PARIS (Bloomberg) -- PSA/Peugeot-Citroen will eliminate an additional 1,500 jobs by 2014, deepening its workforce reduction as auto sales in the region plunge to a 17-year low.
The cuts come on top of 8,000 job losses announced in July and will be made by not replacing people who leave, said Jonathan Goodman, a PSA spokesman.
Workers were told on Monday that the number of employees that the automaker has in France will drop 17 percent to 55,900 in 2014 as a result of the cuts, said Christian Lafaye, the leader of the FO union.
PSA is also closing a factory on the outskirts of Paris, selling assets and negotiating a strategic alliance with General Motors Co. to reduce spending.
PSA has been depleting cash reserves in the last year at a rate of 200 million euros per month.
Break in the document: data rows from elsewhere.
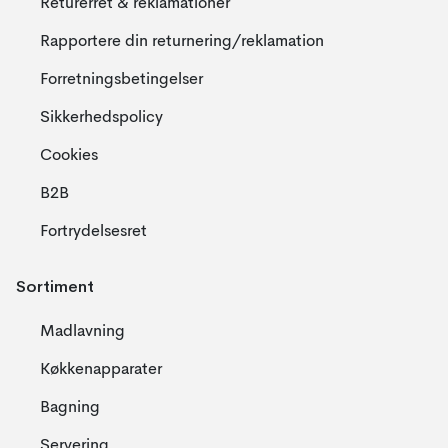
Returerret & reklamationer
Rapportere din returnering/reklamation
Forretningsbetingelser
Sikkerhedspolicy
Cookies
B2B
Fortrydelsesret
Sortiment
Madlavning
Køkkenapparater
Bagning
Servering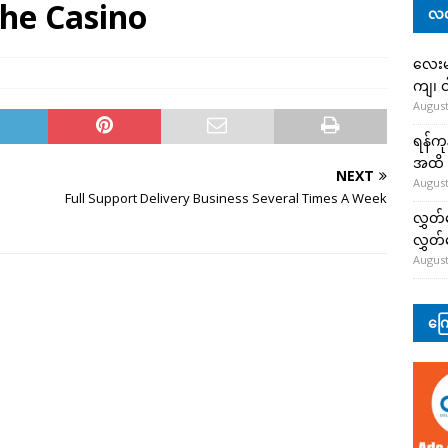
The Casino
လတ
လေးမျ
ကျ၊ င
August
ရန်ကု
အထိ 
NEXT
August
Full Support Delivery Business Several Times A Week
လွှတ်
လွှတ
August
ကြေ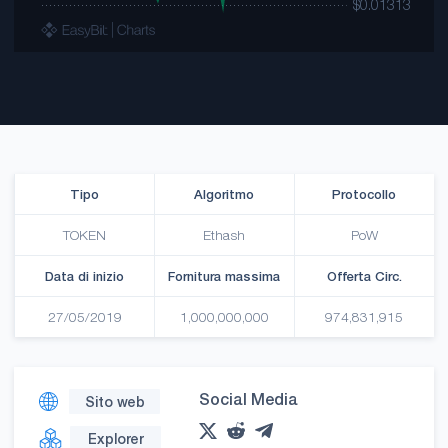
Tipo
Algoritmo
Protocollo
TOKEN
Ethash
PoW
Data di inizio
Fornitura massima
Offerta Circ.
27/05/2019
1,000,000,000
974,831,915
Social Media
Sito web
Explorer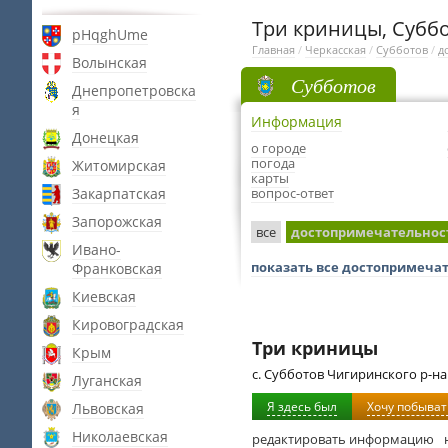
Три криницы, Субб
pHqghUme
Главная
/
Черкасская
/
Субботов
/
д
Волынская
Субботов
Днепропетровска
я
Информация
Донецкая
о городе
погода
Житомирская
карты
Закарпатская
вопрос-ответ
Запорожская
все
достопримечательнос
Ивано-
показать все достопримеча
Франковская
Киевская
Кировоградская
Три криницы
Крым
с. Субботов Чигиринского р-на
Луганская
Я здесь был
Хочу побыват
Львовская
Николаевская
редактировать информацию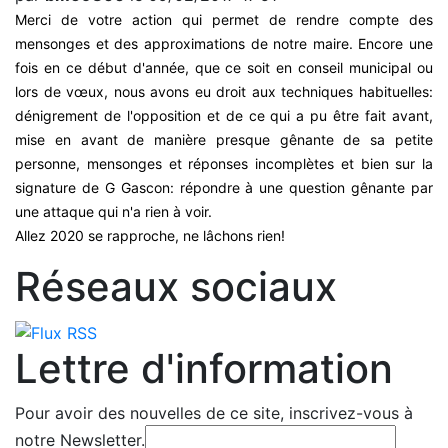
Merci de votre action qui permet de rendre compte des
mensonges et des approximations de notre maire. Encore une
fois en ce début d'année, que ce soit en conseil municipal ou
lors de vœux, nous avons eu droit aux techniques habituelles:
dénigrement de l'opposition et de ce qui a pu être fait avant,
mise en avant de manière presque gênante de sa petite
personne, mensonges et réponses incomplètes et bien sur la
signature de G Gascon: répondre à une question gênante par
une attaque qui n'a rien à voir.
Allez 2020 se rapproche, ne lâchons rien!
Réseaux sociaux
Lettre d'information
Pour avoir des nouvelles de ce site, inscrivez-vous à
notre Newsletter.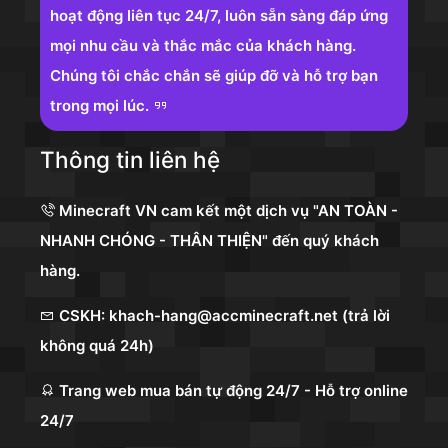
hoạt động liên tục 24/7, luôn sẵn sàng đáp ứng
mọi nhu cầu và thắc mắc của khách hàng.
Chúng tôi chắc chắn sẽ giúp đỡ và hỗ trợ bạn
trong mọi lúc.
Thông tin liên hệ
Minecraft VN cam kết một dịch vụ "AN TOÀN -
NHANH CHÓNG - THÂN THIỆN" đến quý khách
hàng.
CSKH: khach-hang@accminecraft.net (trả lời
không quá 24h)
Trang web mua bán tự động 24/7 - Hỗ trợ online
24/7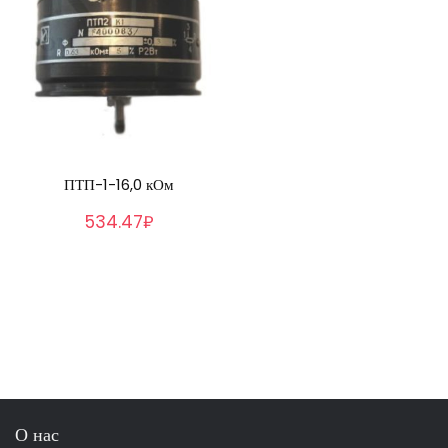
ПТП-1-16,0 кОм
534.47₽
О нас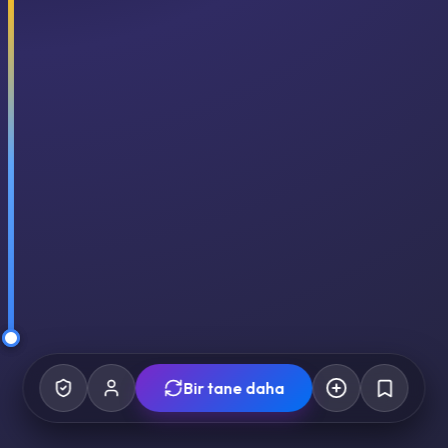
Bir tane daha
The automaker said in October that net debt at the end of 2012 will total about 3 billion euros, versus a prediction in July of 2.5 billion euros.
With voluntary redundancies, "you are losing those people who can leave and you are left with the underachievers," said Erich Hauser, an analyst at Credit Suisse Group in London who estimates eliminating that many jobs would save 70 million euros ($91 million) per year.
Moody's Investors Service cut PSA's long-term debt rating to three levels below investment-grade on Oct. 10, adding pressure on its banking unit, Banque PSA Finance, which is still rated investment-grade.
France's government stepped in on Oct. 24 to bail out PSA, guaranteeing as much as 7 billion euros in new bonds in exchange for greater influence over company strategy. The automaker needed the French state backing for the banking unit to keep down borrowing costs and offer customers competitive financing rates.
The company's shares have dropped 53 percent this year, valuing the automaker at 1.75 billion euros. Volkswagen Group, Europe's largest carmaker, has gained 46 percent in 2012, giving the German company a market capitalization of 76 billion euros.
Europe's auto market is on track to drop this year to the lowest sales volume since 1995, according to the ACEA trade group. PSA's 10-month sales in the EU and EFTA markets fell 12.2 percent to 1.27 million in a market down 6.9 percent to 12.2 million, according to ACEA.
In an effort to combat overcapacity, PSA plans to close its Aulnay plant on the outskirts of Paris in 2014. The facility, which manufactures the Citroen C3 subcompact, employs 3,000 workers.
PSA is working on the details of the strategic alliance with GM, which is now the French automaker's second-largest shareholder, to build vehicles together and jointly purchase parts and supplies.
PSA is selling a 75 percent stake in its Gefco trucking unit to Russian Railways for 800 million euros and has also sold its headquarters in Paris.